In theory, it should then be trivial to swap out the app adaptor from the FixturesAdapter to the RESTAdapter using the ember-data library; I suspect it is. The problem is more that at present, the documentation is somewhat scarce. To be fair, the docs are better than they’ve ever been, but a cursory glance at SO searches suggests that plenty of veteran web devs are pretty befuddled by some aspects of the framework. Even if you’re used to using a lot of AJAX, Ember is a little different. AJAX is allowing you to not reload the page, but you’re still doing a roundtrip to the server. In trying to cache and serve content from the store object, Ember is introducing an extra level of abstraction. This is good, but it’s also confusing if you’re trying to hook it up to a REST API. Ember routes roughly follow the same conventions as Rails (which shouldn’t be surprising given the presence of heads like Yehuda Katz on Ember core), but when it comes to doing complex tasks that aren’t simple GET requests (authentication, dynamic routing against the API), quickly you start wondering whether you’re getting it wrong.

Even creating a form to post back to the API isn’t straightforward. One post from pivotal takes what appears to be a more canonical Ember approach, while a more recent Openshift blog takes a completely different approach, handing off the data binding entirely to jQuery scripting in the controller. To be sure, this is the Wild West compared to Rails; dynamic data binding results in this fantastic SO question where, much to the horror of us server-side app engineers, we are reminded that because the app is purely client-side, the models are being continually updated, meaning that form entries persist even if the ‘back’ button is hit.
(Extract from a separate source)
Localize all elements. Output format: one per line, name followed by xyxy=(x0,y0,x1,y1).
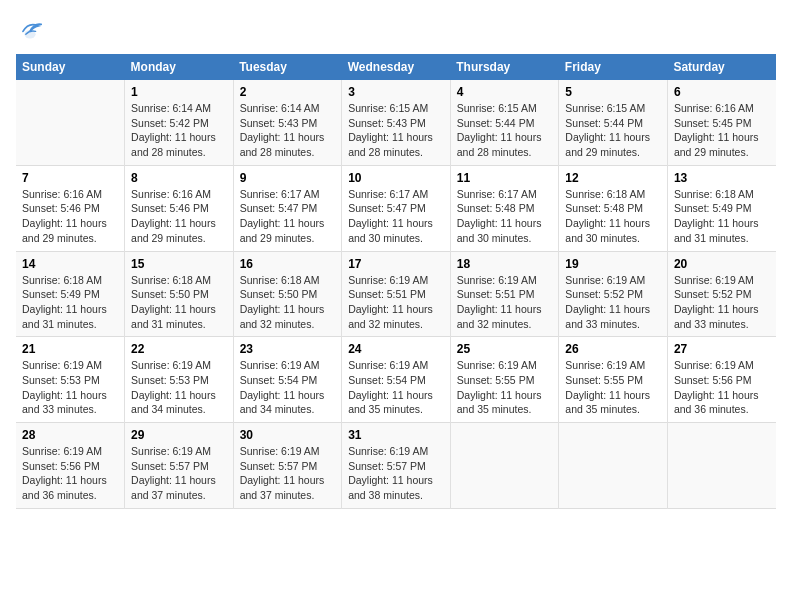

So, if you’re already within a Rails app, frankly it probably makes more sense to use standard AJAX calls or UJS to accomplish most of the user-interactive things that you might want to use a JS framework for. That said, if you’re planning on moving to a SOA approach, or you have several high-use areas of your application, then Ember might be what you’re looking for. In our case, despite its quite steep learning curve, it is definitely the tool for the job, and I look forward to deploying several mini apps in our main Rails application. As for the hyperbole surrounding the framework? It’s fantastic, yes, but it’s also clear that many tasks will still be better served by a server submit/page reload in most cases… at least for now.